**Work to complete**
Work through the data and report how many lines include the string "domaines", giving the number alone.

**Source material**
========================================================================
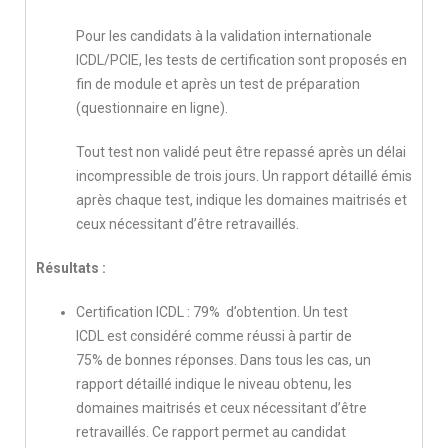
Pour les candidats à la validation internationale
ICDL/PCIE, les tests de certification sont proposés en
fin de module et après un test de préparation
(questionnaire en ligne).
Tout test non validé peut être repassé après un délai
incompressible de trois jours. Un rapport détaillé émis
après chaque test, indique les domaines maitrisés et
ceux nécessitant d’être retravaillés.
Résultats :
Certification ICDL : 79% d’obtention. Un test
ICDL est considéré comme réussi à partir de
75% de bonnes réponses. Dans tous les cas, un
rapport détaillé indique le niveau obtenu,
les
domaines maitrisés et ceux nécessitant d’être
retravaillés. Ce rapport permet au candidat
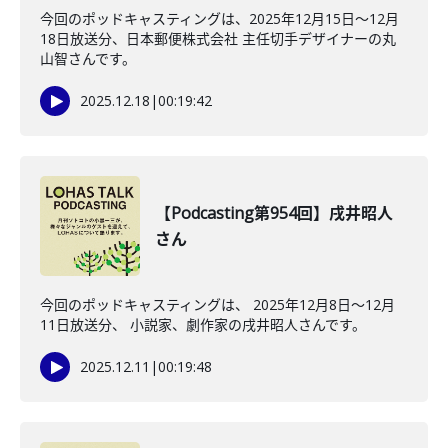
今回のポッドキャスティングは、2025年12月15日〜12月
18日放送分、日本郵便株式会社 主任切手デザイナーの丸
山智さんです。
2025.12.18
|
00:19:42
【Podcasting第954回】戌井昭人
さん
今回のポッドキャスティングは、 2025年12月8日〜12月
11日放送分、 小説家、劇作家の戌井昭人さんです。
2025.12.11
|
00:19:48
========================================================================
**Result of this exercise**
2